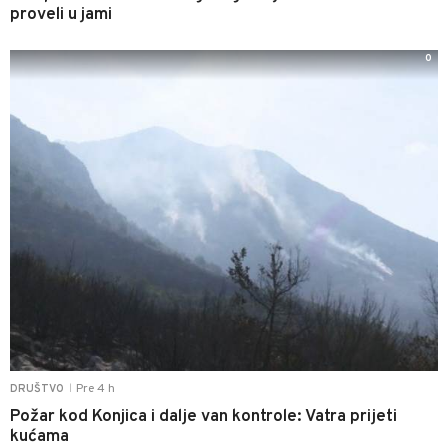
proveli u jami
0
Pre 4 h
DRUŠTVO
|
Požar kod Konjica i dalje van kontrole: Vatra prijeti
kućama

* _DIRECTIONS FOR THIS TASK_
Leaving out all pictures, transcribe the listing exactly.

* _RESULT OF THE EXERCISE_
proveli u jami
0
Pre 4 h
DRUŠTVO
|
Požar kod Konjica i dalje van kontrole: Vatra prijeti
kućama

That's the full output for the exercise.